## [To do]
Write out every entry precisely as given, leaving the pictures out.

## [Extracted page text data]

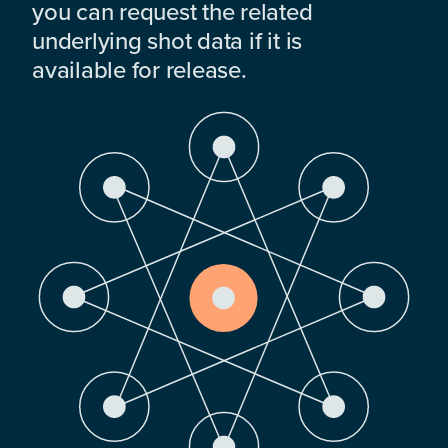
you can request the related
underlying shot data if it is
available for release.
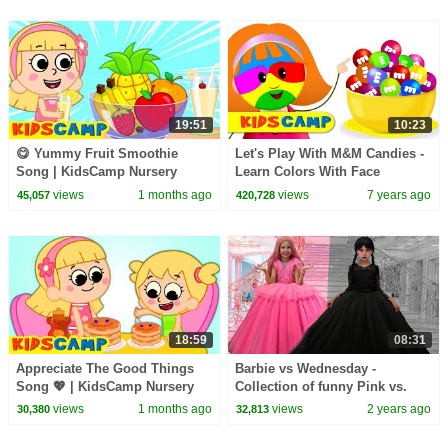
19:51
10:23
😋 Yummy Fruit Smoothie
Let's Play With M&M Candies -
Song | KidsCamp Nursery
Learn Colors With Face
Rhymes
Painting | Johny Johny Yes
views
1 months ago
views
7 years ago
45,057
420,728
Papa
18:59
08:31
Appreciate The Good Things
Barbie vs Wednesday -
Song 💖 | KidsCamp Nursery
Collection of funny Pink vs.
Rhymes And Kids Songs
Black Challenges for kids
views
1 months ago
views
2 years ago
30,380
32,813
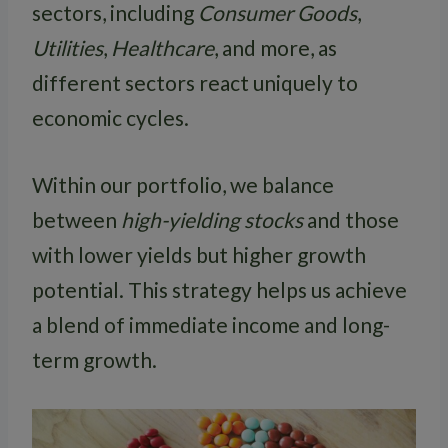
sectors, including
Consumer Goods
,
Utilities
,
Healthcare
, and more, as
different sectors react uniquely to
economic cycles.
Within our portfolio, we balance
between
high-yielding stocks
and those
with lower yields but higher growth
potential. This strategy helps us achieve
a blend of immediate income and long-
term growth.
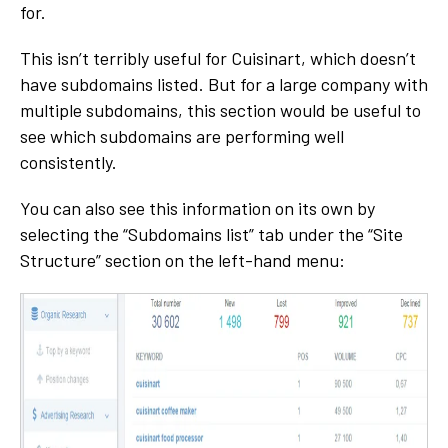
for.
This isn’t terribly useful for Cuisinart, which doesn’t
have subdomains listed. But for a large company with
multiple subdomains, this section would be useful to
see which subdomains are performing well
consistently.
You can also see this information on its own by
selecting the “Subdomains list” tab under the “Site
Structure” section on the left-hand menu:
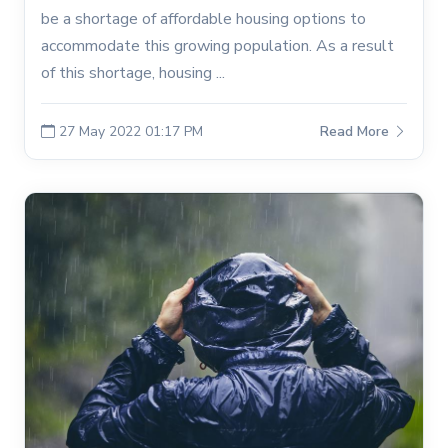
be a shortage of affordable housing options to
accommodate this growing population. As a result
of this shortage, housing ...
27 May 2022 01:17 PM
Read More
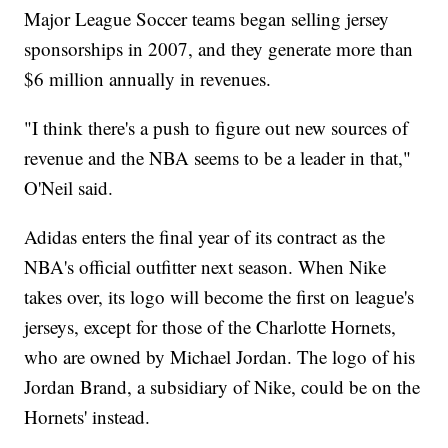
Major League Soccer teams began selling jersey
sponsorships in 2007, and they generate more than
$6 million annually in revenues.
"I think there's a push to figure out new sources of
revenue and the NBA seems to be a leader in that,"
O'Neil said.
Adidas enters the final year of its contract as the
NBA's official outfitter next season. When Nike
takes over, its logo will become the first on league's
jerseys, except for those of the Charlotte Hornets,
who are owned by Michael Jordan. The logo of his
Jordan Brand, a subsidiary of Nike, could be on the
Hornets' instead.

## [Output below]
you can request the related
underlying shot data if it is
available for release.
19:51
10:23
😋 Yummy Fruit Smoothie
Let's Play With M&M Candies -
Song | KidsCamp Nursery
Learn Colors With Face
Rhymes
Painting | Johny Johny Yes
views
1 months ago
views
7 years ago
45,057
420,728
Papa
18:59
08:31
Appreciate The Good Things
Barbie vs Wednesday -
Song 💖 | KidsCamp Nursery
Collection of funny Pink vs.
Rhymes And Kids Songs
Black Challenges for kids
views
1 months ago
views
2 years ago
30,380
32,813
sectors, including
Consumer Goods
,
Utilities
,
Healthcare
, and more, as
different sectors react uniquely to
economic cycles.
Within our portfolio, we balance
between
high-yielding stocks
and those
with lower yields but higher growth
potential. This strategy helps us achieve
a blend of immediate income and long-
term growth.
for.
This isn’t terribly useful for Cuisinart, which doesn’t
have subdomains listed. But for a large company with
multiple subdomains, this section would be useful to
see which subdomains are performing well
consistently.
You can also see this information on its own by
selecting the “Subdomains list” tab under the “Site
Structure” section on the left-hand menu:
be a shortage of affordable housing options to
accommodate this growing population. As a result
of this shortage, housing ...
27 May 2022 01:17 PM
Read More
Major League Soccer teams began selling jersey
sponsorships in 2007, and they generate more than
$6 million annually in revenues.
"I think there's a push to figure out new sources of
revenue and the NBA seems to be a leader in that,"
O'Neil said.
Adidas enters the final year of its contract as the
NBA's official outfitter next season. When Nike
takes over, its logo will become the first on league's
jerseys, except for those of the Charlotte Hornets,
who are owned by Michael Jordan. The logo of his
Jordan Brand, a subsidiary of Nike, could be on the
Hornets' instead.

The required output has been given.